COVID-19 – the rise of cryptoasset scams

Whilst communities have rallied together during the ongoing COVID-19 pandemic, opportunistic fraudsters have at the same time sought to exploit the situation by targeting owners of cryptoassets including Bitcoin.

As covered in our recent Perspective series on cryptoassets; Part I, Part II, Part III and Part IV, in 2019, the High Court held that cryptoassets are capable of constituting property. This means legal tools are available to victims seeking to recover misappropriated cryptoassets.

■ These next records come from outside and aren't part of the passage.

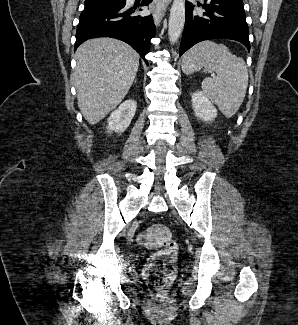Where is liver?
I'll use <instances>...</instances> for the list:
<instances>
[{
	"label": "liver",
	"mask_w": 298,
	"mask_h": 325,
	"mask_svg": "<svg viewBox=\"0 0 298 325\" xmlns=\"http://www.w3.org/2000/svg\"><path fill=\"white\" fill-rule=\"evenodd\" d=\"M139 54L116 38H90L76 50L77 102L85 120L96 124L126 96L138 70Z\"/></svg>",
	"instance_id": "liver-1"
}]
</instances>
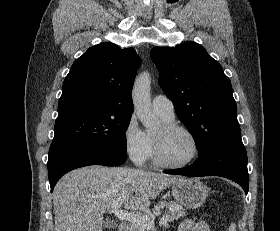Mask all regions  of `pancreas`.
<instances>
[{"instance_id":"pancreas-1","label":"pancreas","mask_w":280,"mask_h":231,"mask_svg":"<svg viewBox=\"0 0 280 231\" xmlns=\"http://www.w3.org/2000/svg\"><path fill=\"white\" fill-rule=\"evenodd\" d=\"M163 207H171L170 211H168L171 219H178V217H184L185 215L184 207H182L180 203H176V201H158L151 211L150 209H148V211H143V215H147V217L151 219L152 215L161 213L160 209H163ZM128 231H145V229L142 225H139V223H130Z\"/></svg>"}]
</instances>
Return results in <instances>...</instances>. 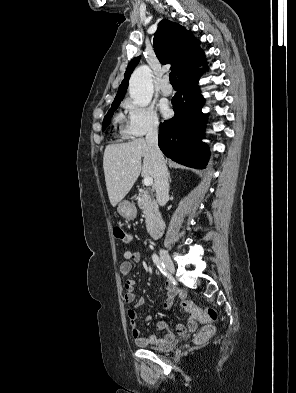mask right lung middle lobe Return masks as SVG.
Wrapping results in <instances>:
<instances>
[{"label": "right lung middle lobe", "instance_id": "1", "mask_svg": "<svg viewBox=\"0 0 296 393\" xmlns=\"http://www.w3.org/2000/svg\"><path fill=\"white\" fill-rule=\"evenodd\" d=\"M122 100H118V101H114L111 105V108L109 109L108 113L106 114V116L104 117L103 120V125H102V130H105V128L108 126L111 117L113 116L114 111L118 108L120 102Z\"/></svg>", "mask_w": 296, "mask_h": 393}]
</instances>
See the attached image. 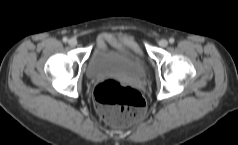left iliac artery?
I'll return each instance as SVG.
<instances>
[{"instance_id": "left-iliac-artery-1", "label": "left iliac artery", "mask_w": 238, "mask_h": 145, "mask_svg": "<svg viewBox=\"0 0 238 145\" xmlns=\"http://www.w3.org/2000/svg\"><path fill=\"white\" fill-rule=\"evenodd\" d=\"M169 42L172 44V43L175 42V39H174L173 37H171V38L169 39Z\"/></svg>"}]
</instances>
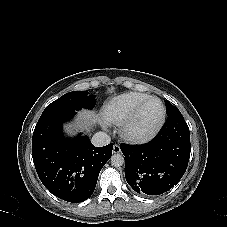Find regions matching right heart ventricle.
Segmentation results:
<instances>
[{"label":"right heart ventricle","instance_id":"right-heart-ventricle-1","mask_svg":"<svg viewBox=\"0 0 227 227\" xmlns=\"http://www.w3.org/2000/svg\"><path fill=\"white\" fill-rule=\"evenodd\" d=\"M149 97L147 94L136 92L115 96L103 106L102 116L108 122L120 124Z\"/></svg>","mask_w":227,"mask_h":227}]
</instances>
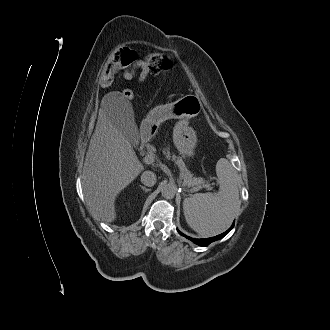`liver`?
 Here are the masks:
<instances>
[{
  "label": "liver",
  "mask_w": 330,
  "mask_h": 330,
  "mask_svg": "<svg viewBox=\"0 0 330 330\" xmlns=\"http://www.w3.org/2000/svg\"><path fill=\"white\" fill-rule=\"evenodd\" d=\"M150 116L143 120L140 134L149 132ZM144 169L130 140L116 123L114 107L102 105L86 153L82 188L92 214L106 223L116 219L115 200Z\"/></svg>",
  "instance_id": "1"
}]
</instances>
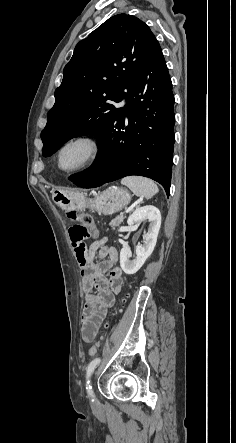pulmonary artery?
<instances>
[{"mask_svg":"<svg viewBox=\"0 0 236 443\" xmlns=\"http://www.w3.org/2000/svg\"><path fill=\"white\" fill-rule=\"evenodd\" d=\"M125 106H126V100H122V101L118 104V107H120V108H125Z\"/></svg>","mask_w":236,"mask_h":443,"instance_id":"pulmonary-artery-1","label":"pulmonary artery"}]
</instances>
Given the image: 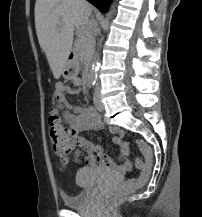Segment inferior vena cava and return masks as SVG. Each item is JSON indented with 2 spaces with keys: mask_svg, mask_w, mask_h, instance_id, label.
<instances>
[{
  "mask_svg": "<svg viewBox=\"0 0 202 217\" xmlns=\"http://www.w3.org/2000/svg\"><path fill=\"white\" fill-rule=\"evenodd\" d=\"M84 2H86L85 0H83ZM91 13L88 12V16L90 17ZM87 28L92 32V34L96 35L98 33V23L96 22L95 19L90 18L88 20V26Z\"/></svg>",
  "mask_w": 202,
  "mask_h": 217,
  "instance_id": "obj_1",
  "label": "inferior vena cava"
}]
</instances>
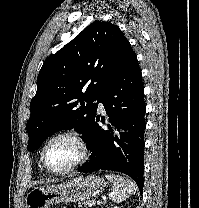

Within a month of lockdown restrictions being imposed, numerous COVID-19 related cryptoasset scams were reported in the UK. Manchester City Council, Pembrokeshire County Council and Norfolk County Council[1] all issued COVID-19 scam alerts, making reference to cryptoasset scams, including:

  1. Information Scams - criminals pretending to be from organisations such as the Centre of Disease Control and Prevention or the World Health Organisation, promising non-existent or fake COVID-19 information in return for payments made using cryptocurrency. 
  2. Medical Provisions Scams - criminals purporting to be online vendors of Personal Protective Equipment requesting payment in the form of cryptocurrency for goods that are subsequently not delivered. 
  3. Charitable Donations Scams - criminals asking for cryptocurrency donations supposedly to aid the NHS in its fight against COVID-19.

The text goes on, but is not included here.